Anytime these services are outsourced , one has to pay the operator the costs of operation plus of course a profit. This makes about as much sense as driving a rental car every day, instead of simply owning ones own vehicle.

3:44PM PDT on Jul 4, 2012

@David F

As usual you avoid the issue - I guess because you have no answer. Medicare costs in El Paso Texas are roughly one half of those in McAllen. The cities are smilar in size, have a similar number of immigrants. Both have the same unfunded mandates,. The high cost in McAllen shows quite conclusively that factors other than either law suits or unfunded mandates are the primary drivers of cost.

You appear incapable of debating by any method other than anecdotes and absurd generlizations from the specific to the general.

2:47PM PDT on Jul 4, 2012

David-Corporations exist for one reason, to make money. They have no interest in "promoting the general welfare." They are amoral by their very nature. You can argue how "wonderful" they are, I am sure they are happy to have anothe corporate shill (hey fox news is in the business of creating. I, and many of us here on Care2, do not suffer from "Stockhom Syndrome" and will not worship the greedy bastards who wish to economically enslave us.

2:04PM PDT on Jul 4, 2012

Boy you folks on the right just love your anecdotal horror stories, don't care much for peer-reviewed studies or the word of the vast majority of people who live in single-payer countries. None of that matters, but some anecdotal story, oh yeah, that you guys just love.

12:11PM PDT on Jul 4, 2012

@David F
“Free market efficiency is always better than government” Hmmm. Efficiency is what you get out divided by what you put in. In industry, efficiency can be defined as cost of production. What’s the “product” of a health care system? How about health? How might we measure health? How about length of life, particularly high quality life? How about reducing premature deaths – as of infants?

The efficiency of the US health care system sucks. The UK delivers equal or better public health than the US at 50 cents on the $. Other universal care countries do even better.

How about public/private efficiency comparison in the US. Cost of production includes administrative overhead. The cleanest comparison is traditional Medicare versus Medicare Advantage. The latter is run by private insurance companies. Both have the same overhead for collection of funds/premiums, the same demographics among the insured. Traditional Medicare administration 2%, Medicare Advantage 11%. Which do you think is the more efficient?

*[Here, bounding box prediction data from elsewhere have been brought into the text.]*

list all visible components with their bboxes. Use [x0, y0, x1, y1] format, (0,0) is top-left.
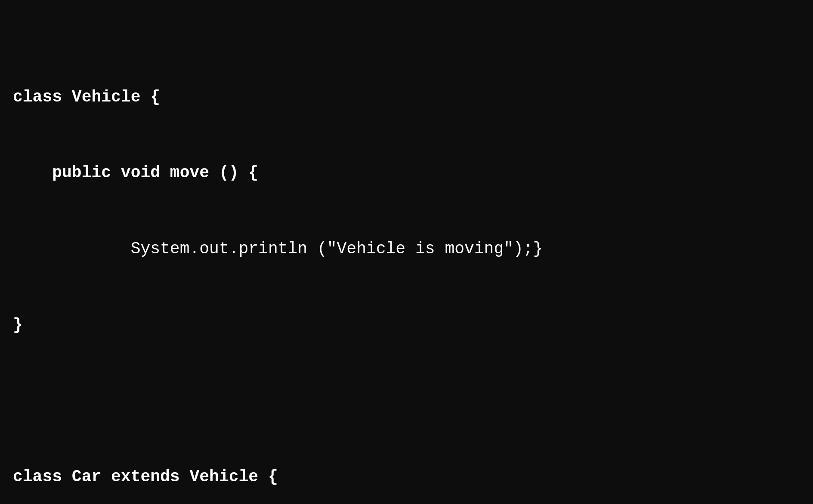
- code-block: class Vehicle { public void move () { Sy…: [13, 9, 800, 504]
- line-4: }: [13, 313, 800, 338]
- keyword-class-1: class Vehicle {: [13, 88, 160, 106]
- keyword-class-car: class Car extends Vehicle {: [13, 467, 278, 486]
- line-1: class Vehicle {: [13, 85, 800, 110]
- line-6: class Car extends Vehicle {: [13, 464, 800, 490]
- line-5: [13, 388, 800, 414]
- code-println-1: System.out.println ("Vehicle is moving")…: [131, 240, 543, 258]
- keyword-public-1: public void move () {: [52, 163, 258, 182]
- line-3: System.out.println ("Vehicle is moving")…: [13, 237, 800, 262]
- close-brace-1: }: [13, 316, 23, 334]
- line-2: public void move () {: [13, 160, 800, 186]
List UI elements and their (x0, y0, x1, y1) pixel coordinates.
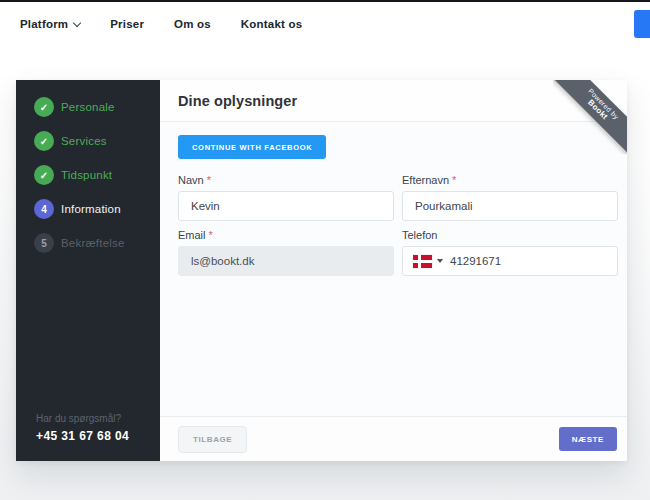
phone-input[interactable]: 41291671 (402, 246, 618, 276)
email-label: Email* (178, 229, 394, 241)
sidebar-help-block: Har du spørgsmål? +45 31 67 68 04 (16, 413, 160, 461)
check-icon: ✓ (34, 97, 54, 117)
back-button[interactable]: TILBAGE (178, 426, 247, 453)
required-asterisk: * (207, 174, 211, 186)
first-name-input[interactable] (178, 191, 394, 221)
required-asterisk: * (209, 229, 213, 241)
form-panel: Powered by Bookt Dine oplysninger CONTIN… (160, 80, 627, 461)
nav-item-om-os-label: Om os (174, 18, 211, 30)
required-asterisk: * (452, 174, 456, 186)
last-name-label: Efternavn* (402, 174, 618, 186)
denmark-flag-icon (413, 255, 432, 268)
step-information[interactable]: 4 Information (34, 199, 160, 219)
last-name-input[interactable] (402, 191, 618, 221)
clipped-cta-button[interactable] (634, 10, 650, 38)
panel-header: Dine oplysninger (160, 80, 627, 122)
step-personale[interactable]: ✓ Personale (34, 97, 160, 117)
email-field (178, 246, 394, 276)
page-title: Dine oplysninger (178, 93, 297, 109)
phone-label: Telefon (402, 229, 618, 241)
panel-body: CONTINUE WITH FACEBOOK Navn* Efternavn* … (160, 122, 627, 416)
nav-item-kontakt-os[interactable]: Kontakt os (241, 18, 302, 30)
wizard-steps: ✓ Personale ✓ Services ✓ Tidspunkt 4 Inf… (16, 80, 160, 267)
nav-item-priser-label: Priser (110, 18, 144, 30)
step-number-badge: 5 (34, 233, 54, 253)
next-button[interactable]: NÆSTE (559, 427, 617, 451)
top-navigation: Platform Priser Om os Kontakt os (0, 2, 650, 46)
booking-widget-card: ✓ Personale ✓ Services ✓ Tidspunkt 4 Inf… (16, 80, 627, 461)
help-phone-number: +45 31 67 68 04 (36, 429, 150, 443)
step-bekraeftelse[interactable]: 5 Bekræftelse (34, 233, 160, 253)
field-phone: Telefon 41291671 (402, 221, 618, 276)
step-label: Bekræftelse (61, 237, 125, 249)
step-number-badge: 4 (34, 199, 54, 219)
nav-item-om-os[interactable]: Om os (174, 18, 211, 30)
help-question: Har du spørgsmål? (36, 413, 150, 424)
continue-with-facebook-button[interactable]: CONTINUE WITH FACEBOOK (178, 135, 326, 159)
panel-footer: TILBAGE NÆSTE (160, 416, 627, 461)
nav-item-platform[interactable]: Platform (20, 18, 80, 30)
step-label: Information (61, 203, 121, 215)
step-label: Personale (61, 101, 115, 113)
field-email: Email* (178, 221, 394, 276)
phone-number-value[interactable]: 41291671 (450, 255, 501, 267)
chevron-down-icon (73, 18, 81, 26)
check-icon: ✓ (34, 165, 54, 185)
form-grid: Navn* Efternavn* Email* Telefon (178, 166, 618, 276)
step-services[interactable]: ✓ Services (34, 131, 160, 151)
first-name-label: Navn* (178, 174, 394, 186)
wizard-sidebar: ✓ Personale ✓ Services ✓ Tidspunkt 4 Inf… (16, 80, 160, 461)
nav-item-kontakt-os-label: Kontakt os (241, 18, 302, 30)
nav-item-priser[interactable]: Priser (110, 18, 144, 30)
field-first-name: Navn* (178, 166, 394, 221)
step-label: Tidspunkt (61, 169, 112, 181)
field-last-name: Efternavn* (402, 166, 618, 221)
caret-down-icon (437, 259, 443, 263)
step-tidspunkt[interactable]: ✓ Tidspunkt (34, 165, 160, 185)
nav-item-platform-label: Platform (20, 18, 68, 30)
check-icon: ✓ (34, 131, 54, 151)
country-code-selector[interactable] (413, 255, 443, 268)
step-label: Services (61, 135, 107, 147)
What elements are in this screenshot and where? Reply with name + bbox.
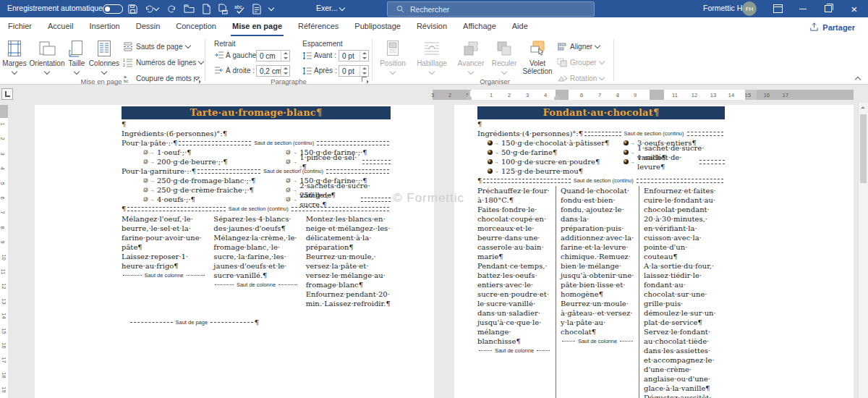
steps-column-1[interactable]: Préchauffez·​le·​four·​à·​180°C.¶ Faites… <box>477 186 556 398</box>
servings-line[interactable]: Ingrédients·​(6·​personnes)°:¶ <box>122 129 391 138</box>
step-paragraph[interactable]: Quand·​le·​chocolat·​fondu·​est·​bien·​f… <box>561 186 634 299</box>
steps-column-2[interactable]: Séparez·​les·​4·​blancs·​des·​jaunes·​d'… <box>213 214 298 308</box>
tab-conception[interactable]: Conception <box>168 17 224 36</box>
list-item[interactable]: →1·​oeuf·​;·​¶ <box>122 148 264 157</box>
ingredient-text[interactable]: 50·​g·​de·​farine¶ <box>501 148 557 157</box>
step-paragraph[interactable]: Dégustez·​aussitôt·​pour·​le·​dessert.¶ <box>644 393 718 398</box>
indent-left-field[interactable]: 0 cm <box>256 50 290 62</box>
ingredient-text[interactable]: 250·​g·​de·​fromage·​blanc·​;·​¶ <box>157 176 255 185</box>
hyphenation-button[interactable]: a-bc Coupure de mots <box>123 72 199 85</box>
dough-header-row[interactable]: Pour·​la·​pâte·​:·​¶ Saut de section (co… <box>122 138 391 148</box>
step-paragraph[interactable]: Préchauffez·​le·​four·​à·​180°C.¶ <box>477 186 551 205</box>
document-page-1[interactable]: Tarte·​au·​fromage·​blanc¶ ¶ Ingrédients… <box>35 105 434 398</box>
ingredient-text[interactable]: 250·​g·​de·​crème·​fraiche·​;·​¶ <box>157 185 254 195</box>
step-paragraph[interactable]: Pendant·​ce·​temps,·​battez·​les·​oeufs·… <box>477 261 551 346</box>
pilcrow[interactable]: ¶ <box>477 176 482 185</box>
restore-button[interactable] <box>817 0 839 17</box>
pilcrow[interactable]: ¶ <box>122 204 126 213</box>
list-item[interactable]: →125·​g·​de·​beurre·​mou¶ <box>477 166 613 176</box>
page-breaks-button[interactable]: Sauts de page <box>123 40 190 53</box>
filling-header[interactable]: Pour·​la·​garniture·​:·​¶ <box>122 166 196 176</box>
document-title[interactable]: Exer... <box>316 4 338 12</box>
indent-left-spinner[interactable] <box>281 51 289 61</box>
spellcheck-button[interactable]: abc <box>232 2 247 15</box>
minimize-button[interactable] <box>792 0 814 17</box>
ingredient-text[interactable]: 125·​g·​de·​beurre·​mou¶ <box>501 166 583 176</box>
step-paragraph[interactable]: Faites·​fondre·​le·​chocolat·​coupé·​en·… <box>477 205 551 261</box>
search-box[interactable]: Rechercher <box>387 1 595 17</box>
open-button[interactable] <box>182 2 196 15</box>
collapse-ribbon-button[interactable] <box>852 74 864 82</box>
group-button[interactable]: Grouper <box>557 56 604 69</box>
margins-button[interactable]: Marges <box>0 38 29 82</box>
scrollbar-thumb[interactable] <box>860 114 867 183</box>
tab-accueil[interactable]: Accueil <box>40 17 81 36</box>
step-paragraph[interactable]: Enfournez·​pendant·​20·​min.·​Laissez·​r… <box>306 289 391 308</box>
layout-dialog-launcher[interactable] <box>194 77 200 83</box>
selection-pane-button[interactable]: Volet Sélection <box>521 38 554 82</box>
avatar[interactable]: FH <box>742 1 757 16</box>
step-paragraph[interactable]: Mélangez·​l'oeuf,·​le·​beurre,·​le·​sel·… <box>122 214 206 252</box>
right-indent-marker-base[interactable] <box>554 98 560 100</box>
title-dropdown-button[interactable] <box>337 2 347 15</box>
columns-button[interactable]: Colonnes <box>88 38 120 82</box>
orientation-button[interactable]: Orientation <box>29 38 65 82</box>
tab-references[interactable]: Références <box>290 17 346 36</box>
steps-column-1[interactable]: Mélangez·​l'oeuf,·​le·​beurre,·​le·​sel·… <box>122 214 206 308</box>
step-paragraph[interactable]: Montez·​les·​blancs·​en·​neige·​et·​méla… <box>306 214 391 252</box>
spacing-after-field[interactable]: 0 pt <box>339 65 369 77</box>
print-preview-button[interactable] <box>216 2 230 15</box>
tab-aide[interactable]: Aide <box>504 17 536 36</box>
ingredient-text[interactable]: 1·​sachet·​de·​levure¶ <box>637 153 697 172</box>
bring-forward-button[interactable]: Avancer <box>454 38 488 82</box>
tab-affichage[interactable]: Affichage <box>455 17 504 36</box>
list-item[interactable]: →4·​oeufs·​;·​¶ <box>122 195 264 204</box>
steps-column-3[interactable]: Montez·​les·​blancs·​en·​neige·​et·​méla… <box>306 214 391 308</box>
empty-paragraph[interactable]: ¶ <box>477 119 725 129</box>
undo-button[interactable] <box>142 2 161 15</box>
list-item[interactable]: →150·​g·​de·​chocolat·​à·​pâtisser¶ <box>477 138 613 148</box>
ingredient-text[interactable]: 4·​oeufs·​;·​¶ <box>157 195 195 204</box>
paragraph-dialog-launcher[interactable] <box>362 77 368 83</box>
servings-line[interactable]: Ingrédients·​(4·​personnes)°:¶ <box>477 129 583 138</box>
tab-dessin[interactable]: Dessin <box>128 17 169 36</box>
spacing-before-field[interactable]: 0 pt <box>339 50 369 62</box>
steps-column-3[interactable]: Enfournez·​et·​faites·​cuire·​le·​fondan… <box>644 186 718 398</box>
list-item[interactable]: →100·​g·​de·​sucre·​en·​poudre¶ <box>477 157 613 166</box>
ingredient-text[interactable]: 1·​oeuf·​;·​¶ <box>157 148 192 157</box>
step-paragraph[interactable]: Laissez·​reposer·​1·​heure·​au·​frigo¶ <box>122 252 206 271</box>
recipe-title-banner[interactable]: Fondant·​au·​chocolat¶ <box>477 106 725 119</box>
tab-stop-selector[interactable] <box>1 88 13 100</box>
line-numbers-button[interactable]: 12 Numéros de lignes <box>123 56 203 69</box>
tab-fichier[interactable]: Fichier <box>0 17 40 36</box>
recipe-title[interactable]: Tarte·​au·​fromage·​blanc¶ <box>190 107 323 118</box>
vertical-scrollbar[interactable] <box>858 103 868 398</box>
ribbon-display-options-button[interactable] <box>767 0 788 17</box>
step-paragraph[interactable]: Mélangez·​la·​crème,·​le·​fromage·​blanc… <box>213 233 298 280</box>
step-paragraph[interactable]: Beurrez·​un·​moule·​à·​gâteau-·​et·​vers… <box>561 299 634 336</box>
ingredient-text[interactable]: 200·​g·​de·​beurre·​;·​¶ <box>157 157 228 166</box>
list-item[interactable]: →1·​pincée·​de·​sel·​;¶ <box>264 157 391 166</box>
recipe-title-banner[interactable]: Tarte·​au·​fromage·​blanc¶ <box>122 106 391 119</box>
send-backward-button[interactable]: Reculer <box>489 38 519 82</box>
scroll-up-icon[interactable] <box>861 106 865 109</box>
servings-row[interactable]: Ingrédients·​(4·​personnes)°:¶ Saut de s… <box>477 129 725 138</box>
spacing-after-spinner[interactable] <box>359 66 368 76</box>
step-paragraph[interactable]: Servez·​le·​fondant·​au·​chocolat·​tiède… <box>644 327 718 393</box>
horizontal-ruler[interactable]: 3211234678911121314151617 <box>433 90 854 100</box>
ingredient-text[interactable]: 150·​g·​de·​chocolat·​à·​pâtisser¶ <box>501 138 609 148</box>
list-item[interactable]: →250·​g·​de·​fromage·​blanc·​;·​¶ <box>122 176 264 185</box>
tab-revision[interactable]: Révision <box>409 17 455 36</box>
empty-paragraph[interactable]: ¶ <box>122 119 391 129</box>
steps-column-2[interactable]: Quand·​le·​chocolat·​fondu·​est·​bien·​f… <box>561 186 639 398</box>
track-changes-button[interactable] <box>250 2 264 15</box>
list-item[interactable]: →250·​g·​de·​crème·​fraiche·​;·​¶ <box>122 185 264 195</box>
autosave-toggle[interactable] <box>103 4 123 14</box>
document-page-2[interactable]: Fondant·​au·​chocolat¶ ¶ Ingrédients·​(4… <box>454 105 854 398</box>
share-button[interactable]: Partager <box>805 20 859 34</box>
list-item[interactable]: →50·​g·​de·​farine¶ <box>477 148 613 157</box>
left-indent-marker[interactable] <box>466 98 472 100</box>
vertical-ruler[interactable]: 12345678910111213141516171819 <box>0 105 8 398</box>
save-button[interactable] <box>125 2 140 15</box>
tab-mise-en-page[interactable]: Mise en page <box>224 17 290 36</box>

On your absurd suggestion that tort reform is a major factor, please explain why McAllen Texas is the second highest Medicare cost city in the US despite Texas tort reform.

11:10AM PDT on Jul 4, 2012

David F. said "the fire tankers are from private free market companies that provide a service far more efficiently then the government could."

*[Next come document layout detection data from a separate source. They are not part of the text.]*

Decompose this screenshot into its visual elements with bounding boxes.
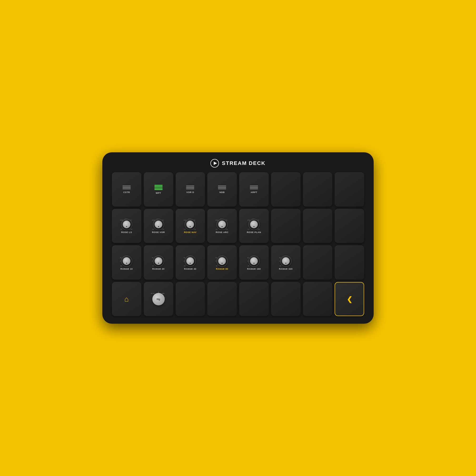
hg-knob: Hg (152, 293, 165, 305)
svg-text:10: 10 (248, 265, 249, 267)
btn-empty-1 (271, 172, 301, 206)
btn-empty-13 (303, 282, 333, 316)
stream-deck-device: STREAM DECK CSTR WPT VOR D NDB (102, 152, 374, 324)
btn-label-range-10: RANGE 10 (120, 268, 133, 270)
btn-label-rose-vor: ROSE VOR (152, 231, 165, 234)
knob-range-20: 10 20 40 80 160 320 (152, 255, 165, 267)
btn-label-arpt: ARPT (251, 191, 257, 193)
knob-rose-vor: VOR NAV ARC LS PLAN (152, 219, 165, 230)
btn-rose-nav[interactable]: VOR NAV ARC LS PLAN ROSE NAV (176, 209, 205, 243)
btn-label-rose-nav: ROSE NAV (184, 231, 197, 234)
btn-label-range-160: RANGE 160 (247, 268, 261, 270)
lines-icon-arpt (250, 186, 258, 189)
svg-text:LS: LS (248, 228, 249, 230)
knob-range-320: 10 20 40 80 160 320 (280, 255, 292, 267)
btn-wpt[interactable]: WPT (144, 172, 173, 206)
svg-text:LS: LS (120, 228, 122, 230)
btn-label-wpt: WPT (156, 192, 161, 194)
btn-empty-12 (271, 282, 301, 316)
btn-label-cstr: CSTR (123, 191, 130, 193)
knob-range-160: 10 20 40 80 160 320 (248, 255, 260, 267)
svg-text:10: 10 (216, 265, 218, 267)
btn-range-160[interactable]: 10 20 40 80 160 320 RANGE 160 (239, 245, 269, 280)
svg-text:LS: LS (216, 228, 218, 230)
knob-range-80: 10 20 40 80 160 320 (216, 255, 228, 267)
btn-empty-6 (335, 209, 364, 243)
lines-icon-vord (186, 186, 194, 189)
svg-marker-1 (214, 162, 217, 165)
btn-label-vord: VOR D (186, 191, 194, 193)
svg-text:10: 10 (280, 265, 281, 267)
stream-deck-logo-icon (210, 159, 219, 168)
lines-icon-ndb (218, 186, 226, 189)
svg-text:10: 10 (120, 265, 122, 267)
header: STREAM DECK (210, 159, 265, 168)
btn-label-range-40: RANGE 40 (184, 268, 197, 270)
hg-label: Hg (157, 298, 160, 301)
btn-range-10[interactable]: 10 20 40 80 160 320 RANGE 10 (112, 245, 141, 280)
btn-rose-arc[interactable]: VOR NAV ARC LS PLAN ROSE ARC (207, 209, 237, 243)
btn-empty-7 (303, 245, 333, 280)
button-grid: CSTR WPT VOR D NDB ARPT (112, 172, 364, 316)
btn-cstr[interactable]: CSTR (112, 172, 141, 206)
svg-text:IN HG: IN HG (151, 293, 155, 294)
btn-empty-8 (335, 245, 364, 280)
lines-icon-wpt (154, 185, 163, 190)
knob-rose-plan: VOR NAV ARC LS PLAN (248, 219, 260, 230)
btn-back[interactable]: ❮ (335, 282, 364, 316)
knob-rose-nav: VOR NAV ARC LS PLAN (184, 219, 196, 230)
btn-label-range-80: RANGE 80 (216, 268, 228, 270)
btn-rose-plan[interactable]: VOR NAV ARC LS PLAN ROSE PLAN (239, 209, 269, 243)
brand-name: STREAM DECK (222, 160, 265, 166)
btn-home[interactable]: ⌂ (112, 282, 141, 316)
btn-label-ndb: NDB (220, 191, 225, 193)
btn-range-40[interactable]: 10 20 40 80 160 320 RANGE 40 (176, 245, 205, 280)
btn-empty-2 (303, 172, 333, 206)
knob-range-40: 10 20 40 80 160 320 (184, 255, 196, 267)
btn-range-320[interactable]: 10 20 40 80 160 320 RANGE 320 (271, 245, 301, 280)
btn-label-range-320: RANGE 320 (279, 268, 292, 270)
btn-vor-d[interactable]: VOR D (176, 172, 205, 206)
lines-icon-cstr (122, 186, 131, 189)
knob-rose-ls: VOR NAV ARC LS PLAN (120, 219, 133, 230)
knob-rose-arc: VOR NAV ARC LS PLAN (216, 219, 228, 230)
svg-text:LS: LS (184, 228, 186, 230)
btn-label-rose-arc: ROSE ARC (216, 231, 228, 234)
btn-arpt[interactable]: ARPT (239, 172, 269, 206)
btn-label-rose-plan: ROSE PLAN (247, 231, 261, 234)
btn-hg[interactable]: IN HG hPa Hg (144, 282, 173, 316)
svg-text:10: 10 (152, 265, 154, 267)
btn-rose-ls[interactable]: VOR NAV ARC LS PLAN ROSE LS (112, 209, 141, 243)
btn-range-20[interactable]: 10 20 40 80 160 320 RANGE 20 (144, 245, 173, 280)
btn-empty-3 (335, 172, 364, 206)
btn-empty-9 (176, 282, 205, 316)
btn-label-rose-ls: ROSE LS (121, 231, 132, 234)
btn-rose-vor[interactable]: VOR NAV ARC LS PLAN ROSE VOR (144, 209, 173, 243)
btn-range-80[interactable]: 10 20 40 80 160 320 RANGE 80 (207, 245, 237, 280)
btn-empty-11 (239, 282, 269, 316)
btn-empty-5 (303, 209, 333, 243)
svg-text:LS: LS (152, 228, 154, 230)
btn-empty-4 (271, 209, 301, 243)
back-chevron-icon: ❮ (347, 295, 352, 303)
btn-ndb[interactable]: NDB (207, 172, 237, 206)
knob-range-10: 10 20 40 80 160 320 (120, 255, 133, 267)
svg-text:10: 10 (184, 265, 186, 267)
btn-empty-10 (207, 282, 237, 316)
btn-label-range-20: RANGE 20 (152, 268, 165, 270)
home-icon: ⌂ (124, 295, 129, 303)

That's because the fire tankers protect corporate interests (i.e. their tankers). Why should the government pay to protect a wholly corporate interest? Bad example, try again.

Oh, by the way Dr. C was being sarcastic about Franklin being a commie, you know, because he created the idea of a "public" fire department and the right now claims that everyone who does things like that is a "socialist" or a "commie."

8:38AM PDT on Jul 4, 2012

In my opinion, every country in the world needs a National Heath Service like the UK has. I know that Obamacare is not exactly the same but it is a huge step in the right direction of love and compassion for all people and not just for the rich and selfish!